### [TO DO]
In the entries below, begin at the line with "TEPJF quita curules a mujeres" and stop after the line with "Проволока сварочная для сварки нержавеющей"; output those lines exactly and omit the pictures.

### [RECORDS FOR THE TASK]
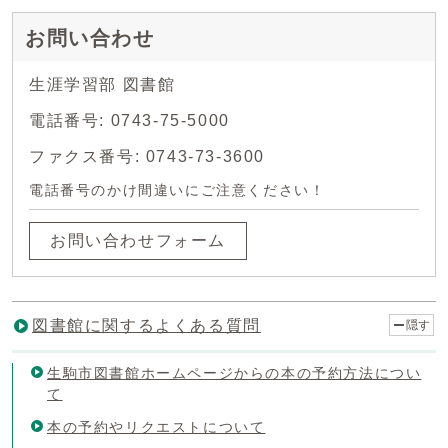
お問い合わせ
生涯学習部 図書館
電話番号: 0743-75-5000
ファクス番号: 0743-73-3600
電話番号のかけ間違いにご注意ください！
お問い合わせフォーム
図書館に関するよくある質問
隠す
生駒市図書館ホームページからの本の予約方法につい
て
本の予約やリクエストについて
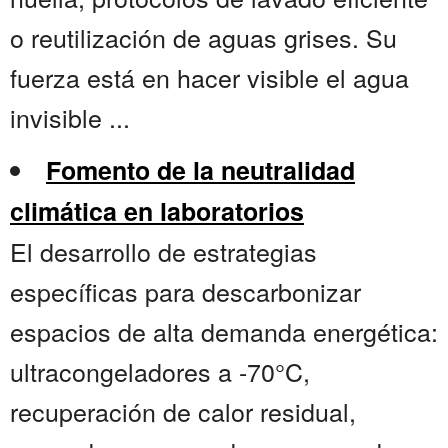
o reutilización de aguas grises. Su
fuerza está en hacer visible el agua
invisible ...
Fomento de la neutralidad
climática en laboratorios
El desarrollo de estrategias
específicas para descarbonizar
espacios de alta demanda energética:
ultracongeladores a -70°C,
recuperación de calor residual,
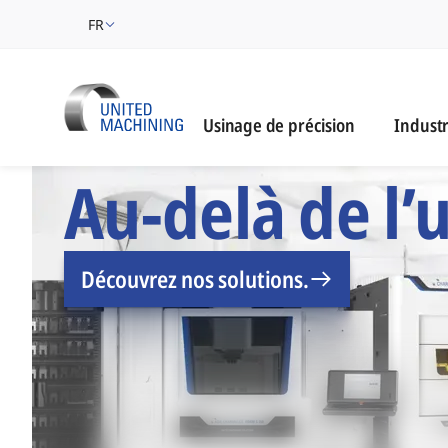
FR
Industri
Usinage de précision
Industr
UNITED MACHINING -
Au-delà de l’
Découvrez nos solutions.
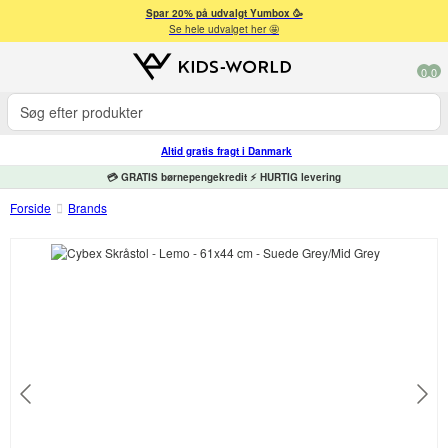
Spar 20% på udvalgt Yumbox 🥳
Se hele udvalget her 🤩
0
0
Altid gratis fragt i Danmark
💳 GRATIS børnepengekredit ⚡ HURTIG levering
Forside
Brands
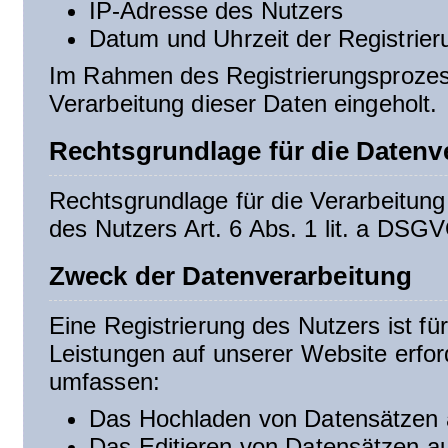
IP-Adresse des Nutzers
Datum und Uhrzeit der Registrier
Im Rahmen des Registrierungsprozess
Verarbeitung dieser Daten eingeholt.
Rechtsgrundlage für die Datenv
Rechtsgrundlage für die Verarbeitung 
des Nutzers Art. 6 Abs. 1 lit. a DSG
Zweck der Datenverarbeitung
Eine Registrierung des Nutzers ist fü
Leistungen auf unserer Website erfor
umfassen:
Das Hochladen von Datensätzen 
Das Editieren von Datensätzen a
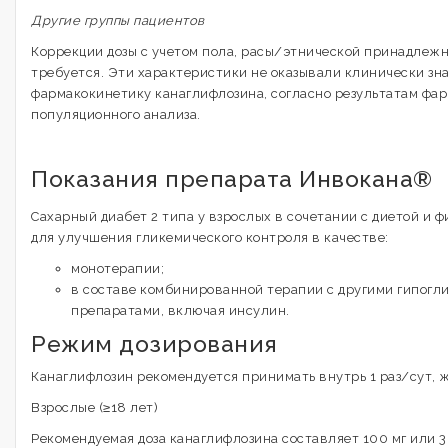
Другие группы пациентов
Коррекции дозы с учетом пола, расы/этнической принадлеж
требуется. Эти характеристики не оказывали клинически зн
фармакокинетику канаглифлозина, согласно результатам фа
популяционного анализа.
Показания препарата Инвокана®
Сахарный диабет 2 типа у взрослых в сочетании с диетой и
для улучшения гликемического контроля в качестве:
монотерапии;
в составе комбинированной терапии с другими гипог
препаратами, включая инсулин.
Режим дозирования
Канаглифлозин рекомендуется принимать внутрь 1 раз/сут, ж
Взрослые (≥18 лет)
Рекомендуемая доза канаглифлозина составляет 100 мг или 3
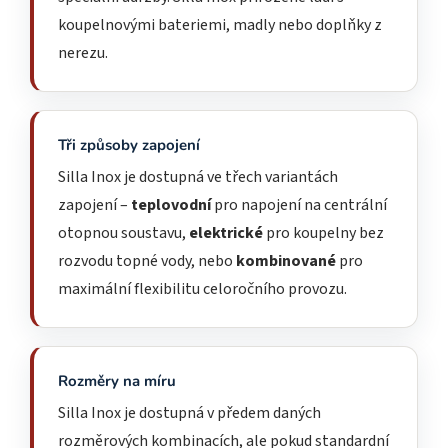
koupelnovými bateriemi, madly nebo doplňky z
nerezu.
Tři způsoby zapojení
Silla Inox je dostupná ve třech variantách
zapojení –
teplovodní
pro napojení na centrální
otopnou soustavu,
elektrické
pro koupelny bez
rozvodu topné vody, nebo
kombinované
pro
maximální flexibilitu celoročního provozu.
Rozměry na míru
Silla Inox je dostupná v předem daných
rozměrových kombinacích, ale pokud standardní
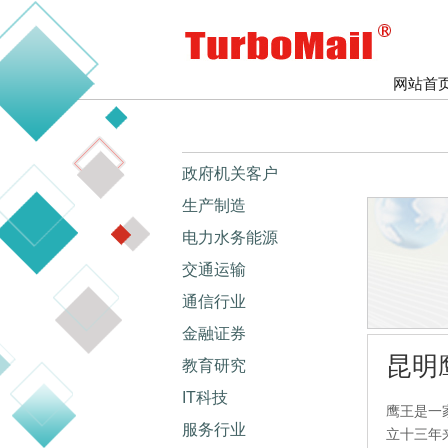
网站首
政府机关客户
生产制造
电力水务能源
交通运输
通信行业
金融证券
昆明
教育研究
IT科技
鹰王是一
服务行业
立十三年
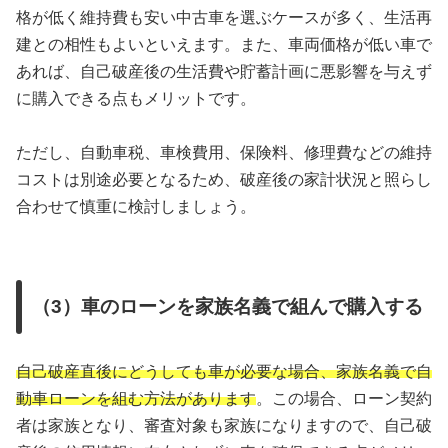
格が低く維持費も安い中古車を選ぶケースが多く、生活再
建との相性もよいといえます。また、車両価格が低い車で
あれば、自己破産後の生活費や貯蓄計画に悪影響を与えず
に購入できる点もメリットです。
ただし、自動車税、車検費用、保険料、修理費などの維持
コストは別途必要となるため、破産後の家計状況と照らし
合わせて慎重に検討しましょう。
（3）車のローンを家族名義で組んで購入する
自己破産直後にどうしても車が必要な場合、家族名義で自
動車ローンを組む方法があります
。この場合、ローン契約
者は家族となり、審査対象も家族になりますので、自己破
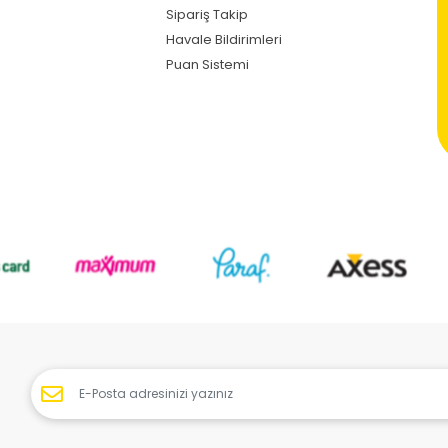
Sipariş Takip
Havale Bildirimleri
Puan Sistemi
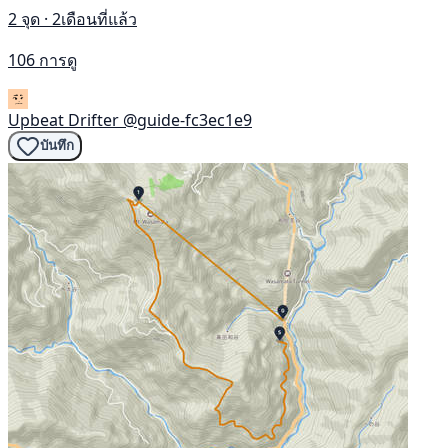
2 จุด · 2เดือนที่แล้ว
106 การดู
Upbeat Drifter
@guide-fc3ec1e9
บันทึก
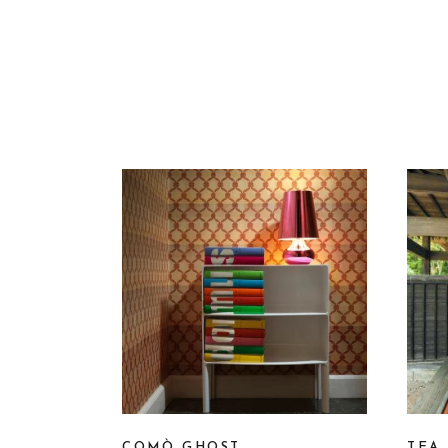
COMÒ GHOST
TEA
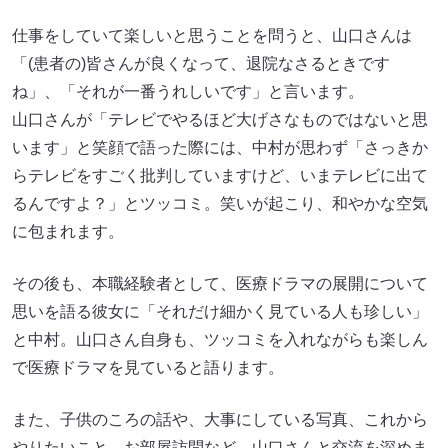
仕事をしていて楽しいと思うことを問うと、山口さんは
「(患者の)皆さんが良くなって、退院なさるときです
ね」、「それが一番うれしいです」と言います。
山口さんが「テレビでやるほど大げさなものではないと思
います」と笑顔で語った際には、中村が思わず「さっきか
らテレビをすごく批判していますけど、いまテレビに出て
るんですよ？」とツッコミ。笑いが起こり、和やかな空気
に包まれます。
その後も、本職経験者として、医療ドラマの展開について
思いを語る彼女に「それだけ細かく見ている人も珍しい」
と中村。山口さん自身も、ツッコミを入れながらも楽しん
で医療ドラマを見ていると語ります。
また、子供のころの話や、大事にしている写真、これから
やりたいこと、お部屋訪問など、山口さんと交流を深めま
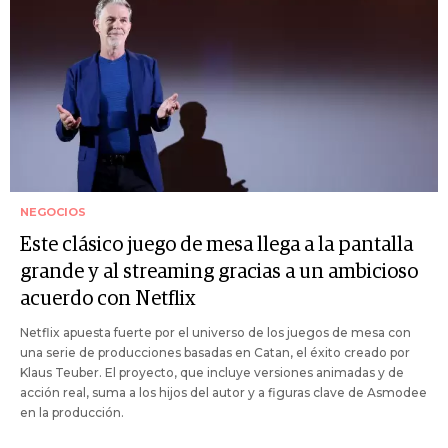
NEGOCIOS
Este clásico juego de mesa llega a la pantalla
grande y al streaming gracias a un ambicioso
acuerdo con Netflix
Netflix apuesta fuerte por el universo de los juegos de mesa con
una serie de producciones basadas en Catan, el éxito creado por
Klaus Teuber. El proyecto, que incluye versiones animadas y de
acción real, suma a los hijos del autor y a figuras clave de Asmodee
en la producción.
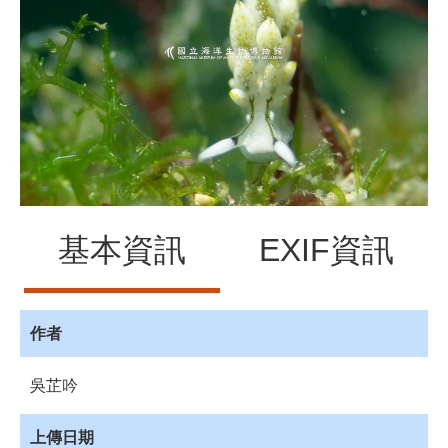
源
訊
息
發
布
諮
詢
服
務
基本資訊
EXIF資訊
會
員
專
區
作者
首
吳芷吟
頁
館
上傳日期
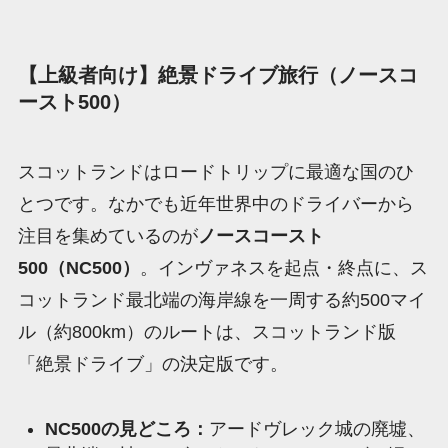
【上級者向け】絶景ドライブ旅行（ノースコ
ースト500）
スコットランドはロードトリップに最適な国のひ
とつです。なかでも近年世界中のドライバーから
注目を集めているのが
ノースコースト
500（NC500）
。インヴァネスを起点・終点に、ス
コットランド最北端の海岸線を一周する約500マイ
ル（約800km）のルートは、スコットランド版
「絶景ドライブ」の決定版です。
NC500の見どころ：
アードヴレック城の廃墟、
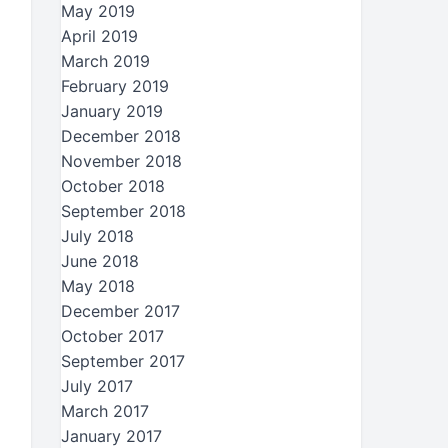
May 2019
April 2019
March 2019
February 2019
January 2019
December 2018
November 2018
October 2018
September 2018
July 2018
June 2018
May 2018
December 2017
October 2017
September 2017
July 2017
March 2017
January 2017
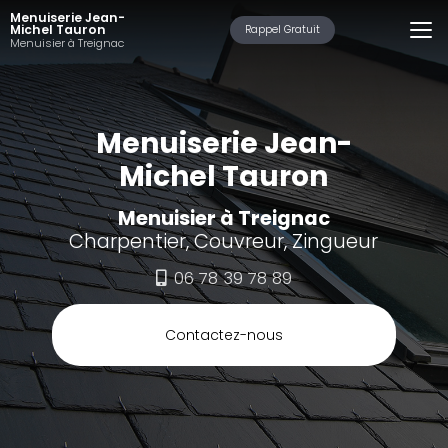
Aller
Menuiserie Jean-
au
Michel Tauron
Rappel Gratuit
Menuisier à Treignac
contenu
principal
Menuiserie Jean-
Michel Tauron
Menuisier à Treignac
Charpentier, Couvreur, Zingueur
06 78 39 78 89
Contactez-nous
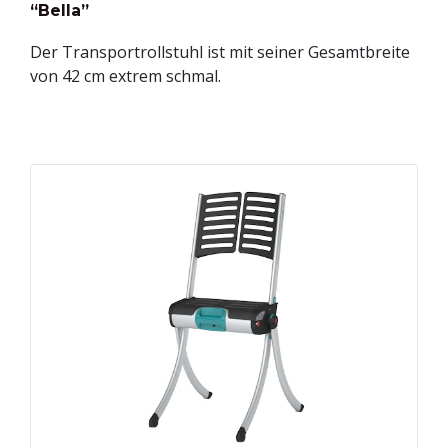
“Bella”
Der Transportrollstuhl ist mit seiner Gesamtbreite
von 42 cm extrem schmal.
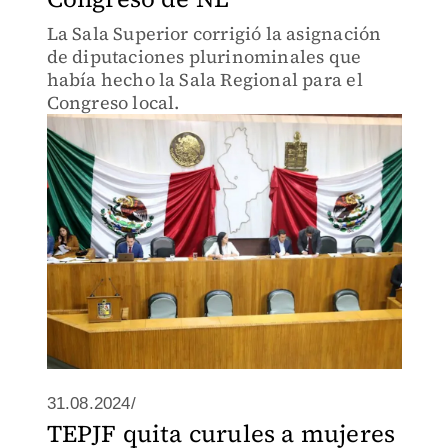
La Sala Superior corrigió la asignación
de diputaciones plurinominales que
había hecho la Sala Regional para el
Congreso local.
31.08.2024/
TEPJF quita curules a mujeres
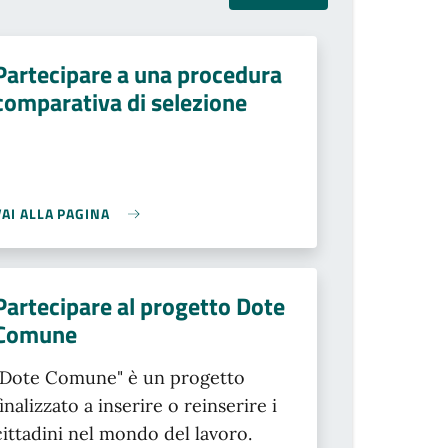
Partecipare a una procedura
comparativa di selezione
VAI ALLA PAGINA
Partecipare al progetto Dote
Comune
"Dote Comune" è un progetto
finalizzato a inserire o reinserire i
cittadini nel mondo del lavoro.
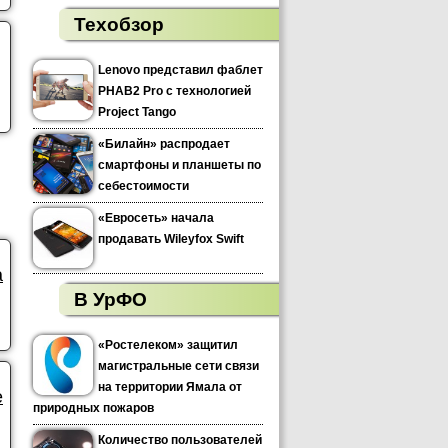
Техобзор
Lenovo представил фаблет
PHAB2 Pro с технологией
Project Tango
«Билайн» распродает
смартфоны и планшеты по
себестоимости
«Евросеть» начала
продавать Wileyfox Swift
а
В УрФО
«Ростелеком» защитил
магистральные сети связи
на территории Ямала от
е
природных пожаров
Количество пользователей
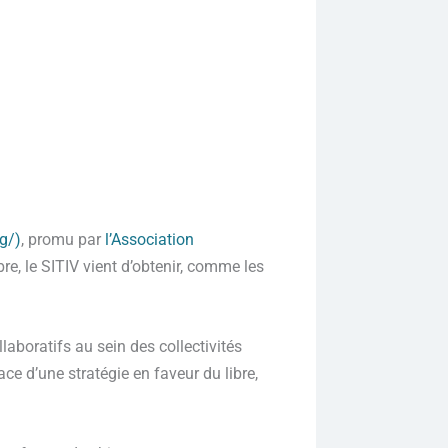
rg/)
, promu par
l’Association
bre, le SITIV vient d’obtenir, comme les
laboratifs au sein des collectivités
lace d’une stratégie en faveur du libre,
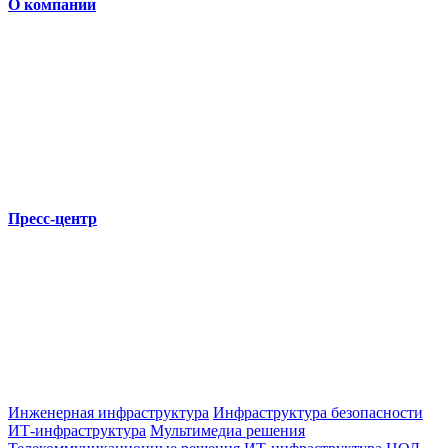
О компании
Пресс-центр
Инженерная инфраструктура
Инфраструктура безопасности
ИТ-инфраструктура
Мультимедиа решения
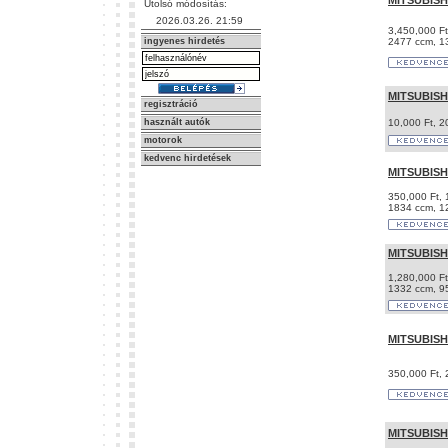
MITSUBISH
Utolsó módosítás:
2026.03.26. 21:59
3,450,000 Ft
ingyenes hirdetés
2477 ccm, 13
MITSUBISH
regisztráció
használt autók
10,000 Ft, 2
motorok
kedvenc hirdetések
MITSUBISH
350,000 Ft, 
1834 ccm, 1
MITSUBISH
1,280,000 Ft
1332 ccm, 9
MITSUBISH
350,000 Ft, 
MITSUBISH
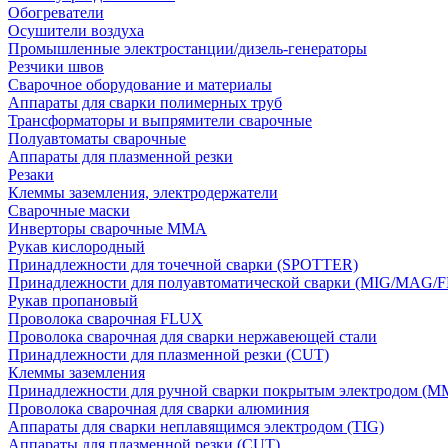
Обогреватели
Осушители воздуха
Промышленные электростанции/дизель-генераторы
Резчики швов
Сварочное оборудование и материалы
Аппараты для сварки полимерных труб
Трансформаторы и выпрямители сварочные
Полуавтоматы сварочные
Аппараты для плазменной резки
Резаки
Клеммы заземления, электродержатели
Сварочные маски
Инверторы сварочные ММА
Рукав кислородный
Принадлежности для точечной сварки (SPOTTER)
Принадлежности для полуавтоматической сварки (MIG/MAG/
Рукав пропановый
Проволока сварочная FLUX
Проволока сварочная для сварки нержавеющей стали
Принадлежности для плазменной резки (CUT)
Клеммы заземления
Принадлежности для ручной сварки покрытым электродом (M
Проволока сварочная для сварки алюминия
Аппараты для сварки неплавящимся электродом (TIG)
Аппараты для плазменной резки (CUT)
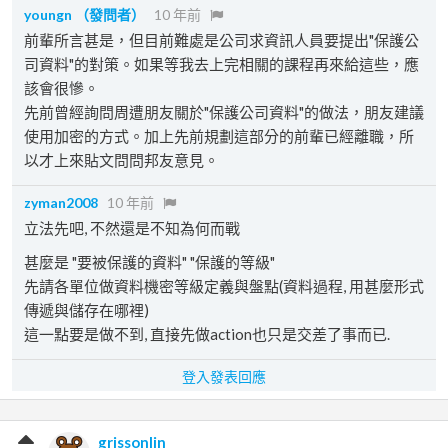
youngn
（發問者）
10 年前
前輩所言甚是，但目前難處是公司求資訊人員要提出"保護公
司資料"的對策。如果等我去上完相關的課程再來給這些，應
該會很慘。
先前曾經詢問周遭朋友關於"保護公司資料"的做法，朋友建議
使用加密的方式。加上先前規劃這部分的前輩已經離職，所
以才上來貼文問問邦友意見。
zyman2008
10 年前
立法先吧, 不然還是不知為何而戰
甚麼是 "要被保護的資料" "保護的等級"
先請各單位做資料機密等級定義與盤點(資料過程, 用甚麼形式
傳遞與儲存在哪裡)
這一點要是做不到, 直接先做action也只是交差了事而已.
登入發表回應
grissonlin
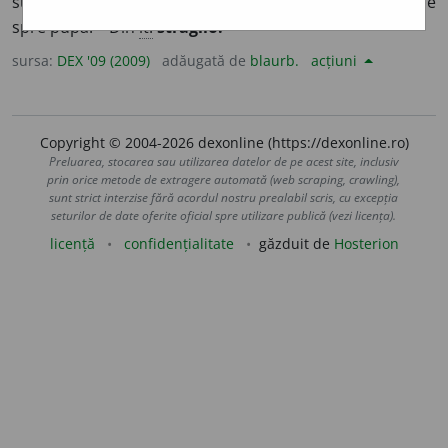
susține un arbore de navă, împiedicându-l să se încline
spre pupă. – Din
it.
straglio.
sursa:
DEX '09 (2009)
adăugată de
blaurb.
acțiuni
Copyright © 2004-2026 dexonline (https://dexonline.ro)
Preluarea, stocarea sau utilizarea datelor de pe acest site, inclusiv
prin orice metode de extragere automată (web scraping, crawling),
sunt strict interzise fără acordul nostru prealabil scris, cu excepția
seturilor de date oferite oficial spre utilizare publică (vezi licența).
licență
confidențialitate
găzduit de
Hosterion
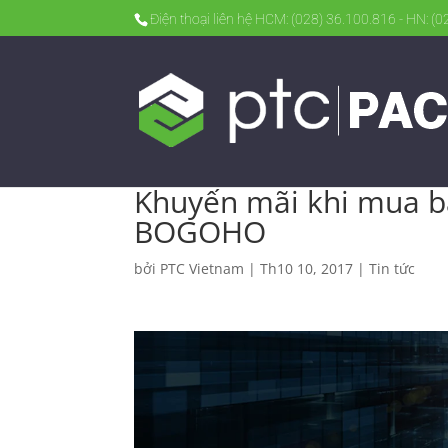
Điện thoại liên hệ HCM: (028) 36.100.816 - HN: (
Khuyến mãi khi mua 
BOGOHO
bởi
PTC Vietnam
|
Th10 10, 2017
|
Tin tức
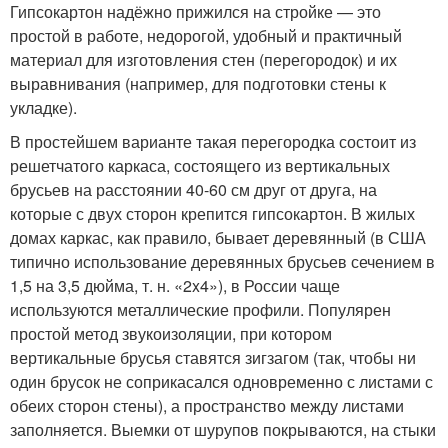
Гипсокартон надёжно прижился на стройке — это
простой в работе, недорогой, удобный и практичный
материал для изготовления стен (перегородок) и их
выравнивания (например, для подготовки стены к
укладке).
В простейшем варианте такая перегородка состоит из
решетчатого каркаса, состоящего из вертикальных
брусьев на расстоянии 40-60 см друг от друга, на
которые с двух сторон крепится гипсокартон. В жилых
домах каркас, как правило, бывает деревянный (в США
типично использование деревянных брусьев сечением в
1,5 на 3,5 дюйма, т. н. «2x4»), в России чаще
используются металлические профили. Популярен
простой метод звукоизоляции, при котором
вертикальные брусья ставятся зигзагом (так, чтобы ни
один брусок не соприкасался одновременно с листами с
обеих сторон стены), а пространство между листами
заполняется. Выемки от шурупов покрываются, на стыки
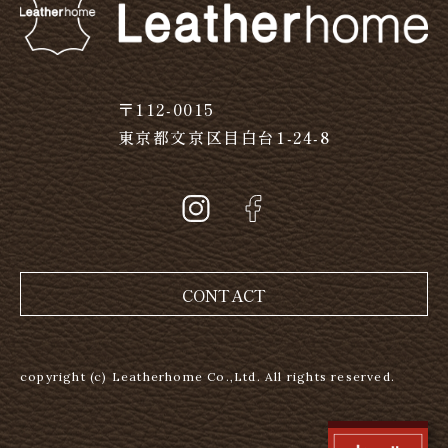
〒112-0015
東京都文京区目白台1-24-8
CONTACT
copyright (c) Leatherhome Co.,Ltd. All rights reserved.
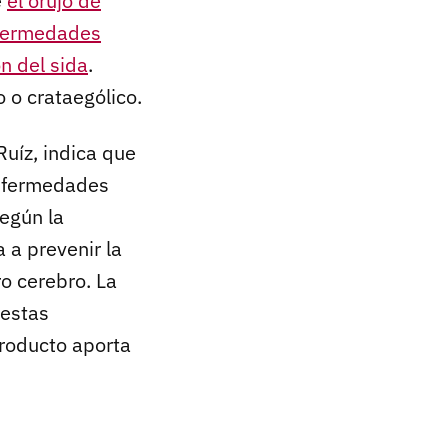
e
el orujo de
nfermedades
n del sida
.
o crataególico.
Ruíz, indica que
enfermedades
egún la
a a prevenir la
o cerebro. La
 estas
producto aporta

### [RESULT OF THE TASK]
TEPJF quita curules a mujeres
Partecipare a una procedura
comparativa di selezione
VAI ALLA PAGINA
Partecipare al progetto Dote
Comune
"Dote Comune" è un progetto
finalizzato a inserire o reinserire i
cittadini nel mondo del lavoro.
Техобзор
Lenovo представил фаблет
PHAB2 Pro с технологией
Project Tango
«Билайн» распродает
смартфоны и планшеты по
себестоимости
«Евросеть» начала
продавать Wileyfox Swift
а
В УрФО
«Ростелеком» защитил
магистральные сети связи
на территории Ямала от
е
природных пожаров
Количество пользователей
rg/)
, promu par
l’Association
bre, le SITIV vient d’obtenir, comme les
laboratifs au sein des collectivités
lace d’une stratégie en faveur du libre,
О компании
Пресс-центр
Инженерная инфраструктура
Инфраструктура безопасности
ИТ-инфраструктура
Мультимедиа решения
MITSUBISH
Utolsó módosítás:
2026.03.26. 21:59
3,450,000 Ft
ingyenes hirdetés
2477 ccm, 13
MITSUBISH
regisztráció
használt autók
10,000 Ft, 2
motorok
kedvenc hirdetések
MITSUBISH
350,000 Ft, 
1834 ccm, 1
MITSUBISH
1,280,000 Ft
1332 ccm, 9
MITSUBISH
350,000 Ft, 
MITSUBISH
Обогреватели
Осушители воздуха
Промышленные электростанции/дизель-генераторы
Резчики швов
Сварочное оборудование и материалы
Аппараты для сварки полимерных труб
Трансформаторы и выпрямители сварочные
Полуавтоматы сварочные
Аппараты для плазменной резки
Резаки
Клеммы заземления, электродержатели
Сварочные маски
Инверторы сварочные ММА
Рукав кислородный
Принадлежности для точечной сварки (SPOTTER)
Принадлежности для полуавтоматической сварки (MIG/MAG/
Рукав пропановый
Проволока сварочная FLUX
Проволока сварочная для сварки нержавеющей стали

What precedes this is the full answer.